Data records:
▬▬▬▬▬▬

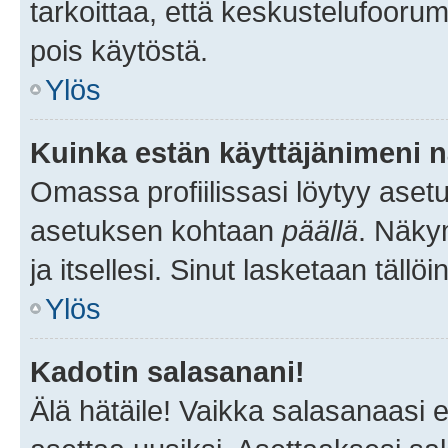
tarkoittaa, että keskustelufoorum
pois käytöstä.
Ylös
Kuinka estän käyttäjänimeni n
Omassa profiilissasi löytyy aset
asetuksen kohtaan
päällä
. Näkym
ja itsellesi. Sinut lasketaan tällö
Ylös
Kadotin salasanani!
Älä hätäile! Vaikka salasanaasi 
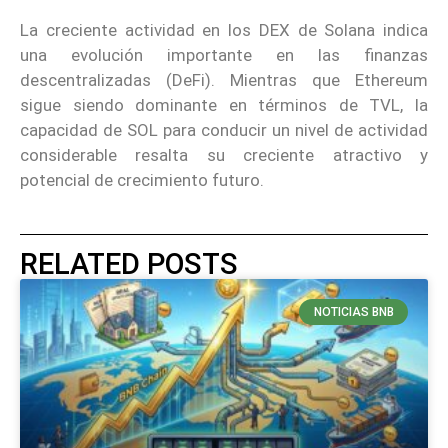
La creciente actividad en los DEX de Solana indica
una evolución importante en las finanzas
descentralizadas (DeFi). Mientras que Ethereum
sigue siendo dominante en términos de TVL, la
capacidad de SOL para conducir un nivel de actividad
considerable resalta su creciente atractivo y
potencial de crecimiento futuro.
RELATED POSTS
NOTICIAS BNB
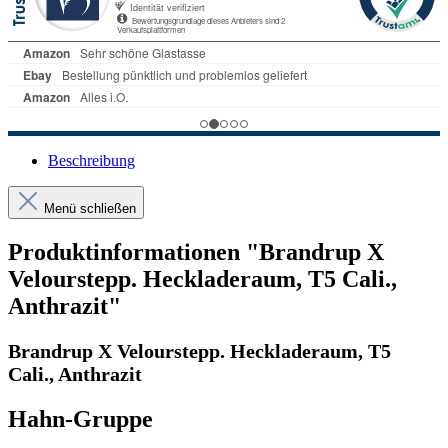
Beschreibung
Menü schließen
Produktinformationen "Brandrup X
Velourstepp. Heckladeraum, T5 Cali.,
Anthrazit"
Brandrup X Velourstepp. Heckladeraum, T5
Cali., Anthrazit
Hahn-Gruppe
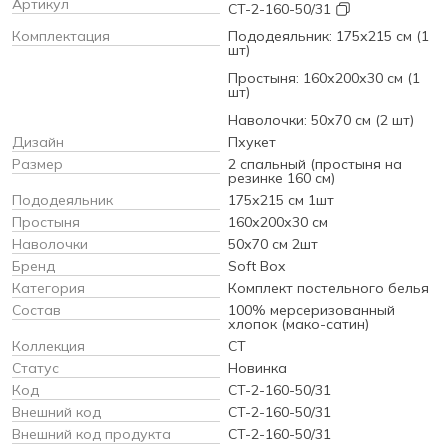
Артикул
CT-2-160-50/31
Комплектация
Пододеяльник: 175х215 см (1
шт)
Простыня: 160х200х30 см (1
шт)
Наволочки: 50х70 см (2 шт)
Дизайн
Пхукет
Размер
2 спальный (простыня на
резинке 160 см)
Пододеяльник
175х215 см 1шт
Простыня
160х200х30 см
Наволочки
50х70 см 2шт
Бренд
Soft Box
Категория
Комплект постельного белья
Состав
100% мерсеризованный
хлопок (мако-сатин)
Коллекция
CT
Статус
Новинка
Код
CT-2-160-50/31
Внешний код
CT-2-160-50/31
Внешний код продукта
CT-2-160-50/31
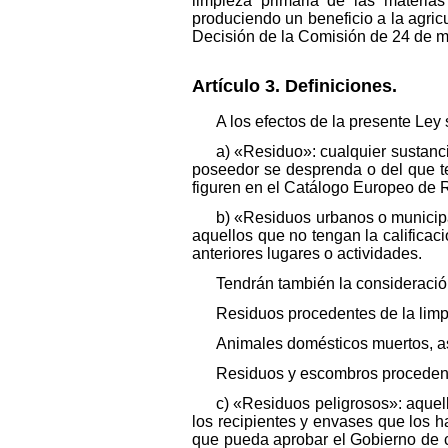
limpieza primaria de las materia
produciendo un beneficio a la agric
Decisión de la Comisión de 24 de 
Artículo 3. Definiciones.
A los efectos de la presente Ley
a) «Residuo»: cualquier sustanci
poseedor se desprenda o del que te
figuren en el Catálogo Europeo de 
b) «Residuos urbanos o municipal
aquellos que no tengan la calificac
anteriores lugares o actividades.
Tendrán también la consideració
Residuos procedentes de la limpi
Animales domésticos muertos, a
Residuos y escombros procedente
c) «Residuos peligrosos»: aquel
los recipientes y envases que los h
que pueda aprobar el Gobierno de c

▬▬▬▬▬▬

What the exercise asks. Please go through the data above and copy each line that has the word "Heckladeraum".

Exercise output.
Velourstepp. Heckladeraum, T5 Cali.,
Brandrup X Velourstepp. Heckladeraum, T5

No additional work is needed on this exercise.